The experiment first established ten machine learning models for each MRI modality based on the feature differences and baseline features, and the accuracy can reach 0.85. To further improve the prediction accuracy, we will perform the best four based on the idea of voting ensemble learning, and the accuracy is increased to 0.9. Through horizontal comparative analysis, the integrated model based on DWI-ADC performed best. We analyzed IVIM’s D, D*, and f parameter images and confirmed that they also have predictive potential with an accuracy rate of 0.85. In the process of data preprocessing, the number of positive and negative samples are 58 and 42. To build a better model, we use Kmeans SMOTE [16, 34] oversampling to make the ratio of positive and negative samples close to 1:1. Balancing the training data distribution also expands the training data, avoiding the algorithm’s bias towards the majority.

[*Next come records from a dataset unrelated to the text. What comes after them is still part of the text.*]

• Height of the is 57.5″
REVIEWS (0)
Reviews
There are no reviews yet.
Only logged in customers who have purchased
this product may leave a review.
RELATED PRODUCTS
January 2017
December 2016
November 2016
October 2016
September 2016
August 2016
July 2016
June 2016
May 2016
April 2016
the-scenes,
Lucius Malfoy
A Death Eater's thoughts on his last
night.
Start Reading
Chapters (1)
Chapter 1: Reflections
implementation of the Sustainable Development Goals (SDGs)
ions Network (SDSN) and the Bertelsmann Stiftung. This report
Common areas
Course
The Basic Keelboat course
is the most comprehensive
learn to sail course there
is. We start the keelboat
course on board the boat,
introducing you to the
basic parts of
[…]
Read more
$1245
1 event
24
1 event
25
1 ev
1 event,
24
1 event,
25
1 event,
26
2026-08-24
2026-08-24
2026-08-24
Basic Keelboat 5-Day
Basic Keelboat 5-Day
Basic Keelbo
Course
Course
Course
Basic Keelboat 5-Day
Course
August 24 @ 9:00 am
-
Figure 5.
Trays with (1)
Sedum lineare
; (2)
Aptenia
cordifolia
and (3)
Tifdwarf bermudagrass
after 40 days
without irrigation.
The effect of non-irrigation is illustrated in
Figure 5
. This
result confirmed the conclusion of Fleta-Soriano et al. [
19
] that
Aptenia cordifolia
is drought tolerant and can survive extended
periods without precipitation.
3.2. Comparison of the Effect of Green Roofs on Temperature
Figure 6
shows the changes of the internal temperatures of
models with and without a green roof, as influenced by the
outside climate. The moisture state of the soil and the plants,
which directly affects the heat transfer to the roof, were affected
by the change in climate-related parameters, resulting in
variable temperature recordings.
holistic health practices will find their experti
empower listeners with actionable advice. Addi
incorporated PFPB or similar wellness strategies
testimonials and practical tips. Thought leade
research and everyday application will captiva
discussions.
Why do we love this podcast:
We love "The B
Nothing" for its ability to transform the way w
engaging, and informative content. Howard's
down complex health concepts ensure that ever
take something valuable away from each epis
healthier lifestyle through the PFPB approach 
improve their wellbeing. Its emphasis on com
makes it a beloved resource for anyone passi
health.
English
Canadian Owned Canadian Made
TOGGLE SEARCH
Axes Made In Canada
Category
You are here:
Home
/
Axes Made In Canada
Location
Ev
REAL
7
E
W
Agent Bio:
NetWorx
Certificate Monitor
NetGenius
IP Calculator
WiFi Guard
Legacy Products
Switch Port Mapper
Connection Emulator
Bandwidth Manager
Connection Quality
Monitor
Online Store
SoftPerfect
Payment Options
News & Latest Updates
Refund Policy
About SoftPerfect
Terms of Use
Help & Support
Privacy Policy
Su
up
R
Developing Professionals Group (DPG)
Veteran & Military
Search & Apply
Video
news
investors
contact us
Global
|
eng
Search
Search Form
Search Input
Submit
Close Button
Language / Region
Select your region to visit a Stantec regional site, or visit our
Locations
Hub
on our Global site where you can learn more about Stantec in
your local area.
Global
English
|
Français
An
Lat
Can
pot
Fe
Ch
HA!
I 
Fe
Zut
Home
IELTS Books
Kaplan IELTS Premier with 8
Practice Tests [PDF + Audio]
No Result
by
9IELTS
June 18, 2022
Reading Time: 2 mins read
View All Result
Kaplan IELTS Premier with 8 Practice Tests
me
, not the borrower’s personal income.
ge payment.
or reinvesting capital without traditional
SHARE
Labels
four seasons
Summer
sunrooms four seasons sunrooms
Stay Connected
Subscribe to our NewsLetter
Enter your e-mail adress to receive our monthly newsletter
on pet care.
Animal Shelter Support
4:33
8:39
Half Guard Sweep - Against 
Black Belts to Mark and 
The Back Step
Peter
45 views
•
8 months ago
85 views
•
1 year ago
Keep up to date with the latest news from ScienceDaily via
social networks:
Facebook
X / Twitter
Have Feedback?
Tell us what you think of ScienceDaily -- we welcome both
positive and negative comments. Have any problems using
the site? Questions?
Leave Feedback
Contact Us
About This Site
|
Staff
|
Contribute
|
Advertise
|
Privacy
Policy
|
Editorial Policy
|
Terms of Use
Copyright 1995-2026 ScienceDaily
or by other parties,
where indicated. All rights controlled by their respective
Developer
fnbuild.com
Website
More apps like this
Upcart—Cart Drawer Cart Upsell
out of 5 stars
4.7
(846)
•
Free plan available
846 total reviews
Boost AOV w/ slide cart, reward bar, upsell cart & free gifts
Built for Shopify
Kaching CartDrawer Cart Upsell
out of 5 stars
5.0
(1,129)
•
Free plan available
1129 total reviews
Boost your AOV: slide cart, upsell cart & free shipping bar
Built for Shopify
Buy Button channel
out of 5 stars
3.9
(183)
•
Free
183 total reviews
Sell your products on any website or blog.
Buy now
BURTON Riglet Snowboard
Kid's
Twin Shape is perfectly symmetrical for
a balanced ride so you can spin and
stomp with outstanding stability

This study has some limitations. Firstly, limited to the amount of data, we only prospectively analyzed a small number of samples from a single center. We will include many samples from different institutions to verify the model in the follow-up research. Secondly, the time intervals of the chemotherapy of the patients included in the study were inconsistent, between 6 to 8 weeks, so that irregular sampling may lead to deviations in experimental results. According to the experimental results in this article, longitudinal ADC data can predict the outcome of CRLM patients. Subsequent research will consider combining deep learning. RNN recurrent neural network jointly analyzes three or more treatment time points to establish a more automated analysis of the radiomic model. Since this study is a prospective experiment, we need to perform detailed histopathological analysis on the resected tumor specimens to verify and calibrate the model.
Conclusion
In this study, through the comparative analysis of ten machine learning classifiers, the voting method was used to construct an ensemble radiomic model to predict the chemotherapy response of CRLM patients. This model can effectively predict the preoperative chemotherapy response of tumors. Ensemble radiomic model based on ADC parameter images can provide personalized diagnostic information and assist treatment decisions.
Footnotes
Acknowledgments
This work was supported by Natural Science Foundation of Shanghai(18ZR1426900), Natural Science Foundation of Shanghai(20ZR1412700), National Natural Science Foundation of China (81971687).
Conflict of interest
The authors have no conflicts to disclose.